=== Begin Enclosure ===

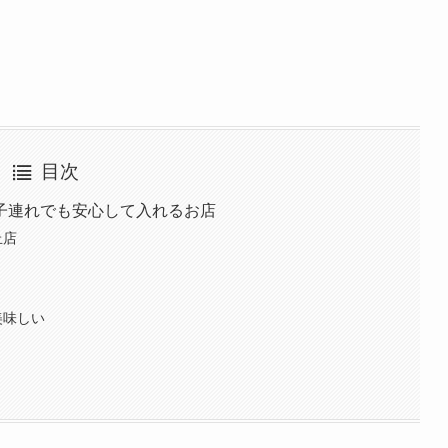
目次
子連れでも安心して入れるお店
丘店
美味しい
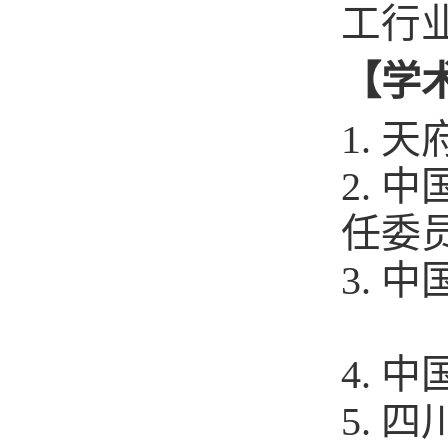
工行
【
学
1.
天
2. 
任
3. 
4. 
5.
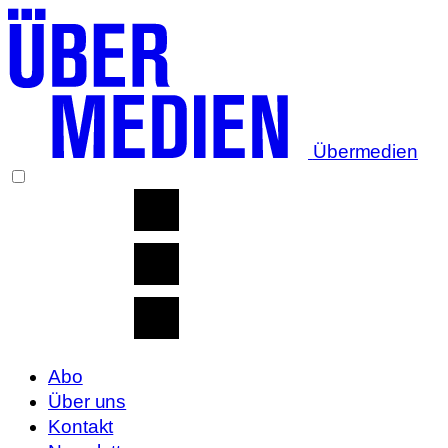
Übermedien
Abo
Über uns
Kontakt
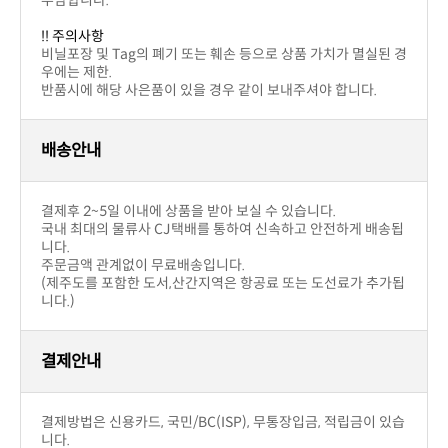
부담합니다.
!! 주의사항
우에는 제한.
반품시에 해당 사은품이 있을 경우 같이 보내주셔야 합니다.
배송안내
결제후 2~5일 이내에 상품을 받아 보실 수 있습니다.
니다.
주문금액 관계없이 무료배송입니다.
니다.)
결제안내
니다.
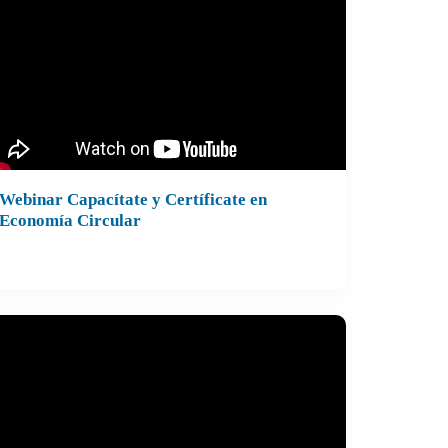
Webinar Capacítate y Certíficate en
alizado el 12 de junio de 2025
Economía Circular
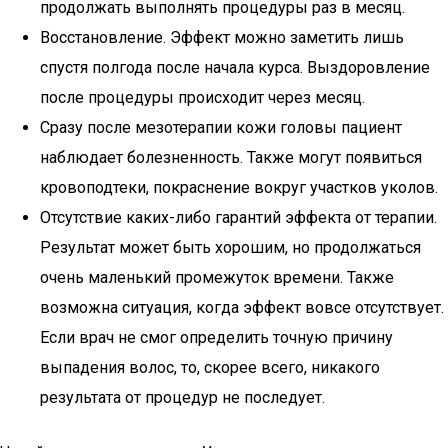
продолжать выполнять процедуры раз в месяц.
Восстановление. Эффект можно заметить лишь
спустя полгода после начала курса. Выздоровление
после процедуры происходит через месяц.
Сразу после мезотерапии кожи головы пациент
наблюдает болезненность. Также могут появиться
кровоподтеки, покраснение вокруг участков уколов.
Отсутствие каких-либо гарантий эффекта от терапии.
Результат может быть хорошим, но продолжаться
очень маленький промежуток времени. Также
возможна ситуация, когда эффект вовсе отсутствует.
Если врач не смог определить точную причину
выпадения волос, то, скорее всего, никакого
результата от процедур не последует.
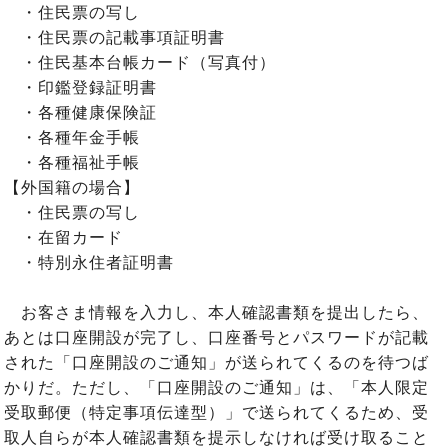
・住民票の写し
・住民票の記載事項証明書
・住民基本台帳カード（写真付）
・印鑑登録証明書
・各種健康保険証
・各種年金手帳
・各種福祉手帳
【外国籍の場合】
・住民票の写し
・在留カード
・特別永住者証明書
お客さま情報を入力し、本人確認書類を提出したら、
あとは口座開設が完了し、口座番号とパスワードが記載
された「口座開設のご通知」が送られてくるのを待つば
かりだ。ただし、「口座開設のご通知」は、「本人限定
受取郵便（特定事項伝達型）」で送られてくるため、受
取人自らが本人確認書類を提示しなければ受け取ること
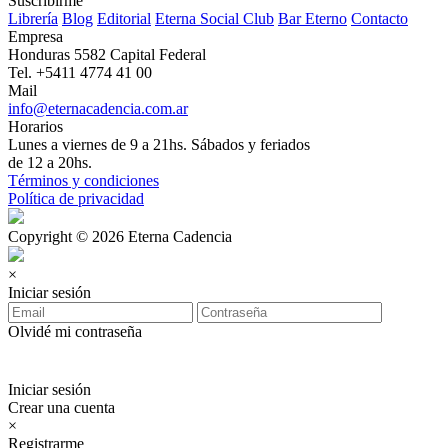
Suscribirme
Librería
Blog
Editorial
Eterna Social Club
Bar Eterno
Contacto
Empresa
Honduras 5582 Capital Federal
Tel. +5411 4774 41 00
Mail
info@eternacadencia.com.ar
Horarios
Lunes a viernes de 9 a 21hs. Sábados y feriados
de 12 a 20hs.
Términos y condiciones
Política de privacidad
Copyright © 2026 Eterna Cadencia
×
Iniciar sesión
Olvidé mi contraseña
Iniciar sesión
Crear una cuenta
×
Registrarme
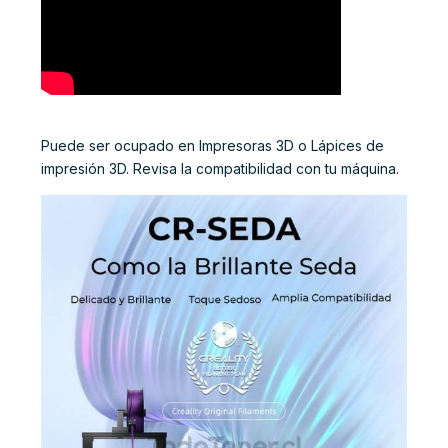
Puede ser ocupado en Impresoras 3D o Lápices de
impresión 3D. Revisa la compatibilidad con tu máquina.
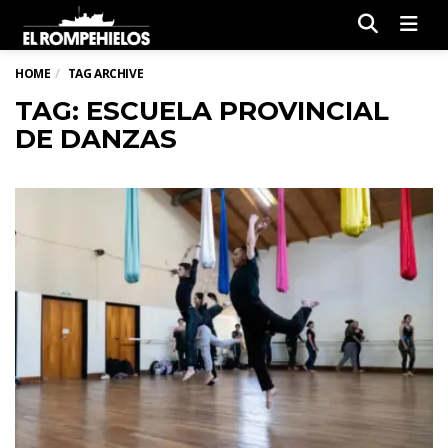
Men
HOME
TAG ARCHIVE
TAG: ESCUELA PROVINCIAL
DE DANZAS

=== End Enclosure ===

Task instructions: Write the records out once more, exactly as they appear, with no pictures.

Exercise response:
目次
子連れでも安心して入れるお店
丘店
美味しい
工行
【
学
1.
天
2. 
任
3. 
4. 
5.
Übermedien
Abo
Über uns
Kontakt
부담합니다.
!! 주의사항
우에는 제한.
반품시에 해당 사은품이 있을 경우 같이 보내주셔야 합니다.
배송안내
결제후 2~5일 이내에 상품을 받아 보실 수 있습니다.
니다.
주문금액 관계없이 무료배송입니다.
니다.)
결제안내
니다.
Webinar Capacítate y Certíficate en
alizado el 12 de junio de 2025
Economía Circular
продолжать выполнять процедуры раз в месяц.
Восстановление. Эффект можно заметить лишь
спустя полгода после начала курса. Выздоровление
после процедуры происходит через месяц.
Сразу после мезотерапии кожи головы пациент
наблюдает болезненность. Также могут появиться
кровоподтеки, покраснение вокруг участков уколов.
Отсутствие каких-либо гарантий эффекта от терапии.
Результат может быть хорошим, но продолжаться
очень маленький промежуток времени. Также
возможна ситуация, когда эффект вовсе отсутствует.
Если врач не смог определить точную причину
выпадения волос, то, скорее всего, никакого
результата от процедур не последует.
・住民票の写し
・住民票の記載事項証明書
・住民基本台帳カード（写真付）
・印鑑登録証明書
・各種健康保険証
・各種年金手帳
・各種福祉手帳
【外国籍の場合】
・住民票の写し
・在留カード
・特別永住者証明書
お客さま情報を入力し、本人確認書類を提出したら、
あとは口座開設が完了し、口座番号とパスワードが記載
された「口座開設のご通知」が送られてくるのを待つば
かりだ。ただし、「口座開設のご通知」は、「本人限定
受取郵便（特定事項伝達型）」で送られてくるため、受
取人自らが本人確認書類を提示しなければ受け取ること
Suscribirme
Librería
Blog
Editorial
Eterna Social Club
Bar Eterno
Contacto
Empresa
Honduras 5582 Capital Federal
Tel. +5411 4774 41 00
Mail
info@eternacadencia.com.ar
Horarios
Lunes a viernes de 9 a 21hs. Sábados y feriados
de 12 a 20hs.
Términos y condiciones
Política de privacidad
Copyright © 2026 Eterna Cadencia
×
Iniciar sesión
Olvidé mi contraseña
Iniciar sesión
Crear una cuenta
×
Registrarme
Puede ser ocupado en Impresoras 3D o Lápices de
impresión 3D. Revisa la compatibilidad con tu máquina.
Men
HOME
TAG ARCHIVE
TAG: ESCUELA PROVINCIAL
DE DANZAS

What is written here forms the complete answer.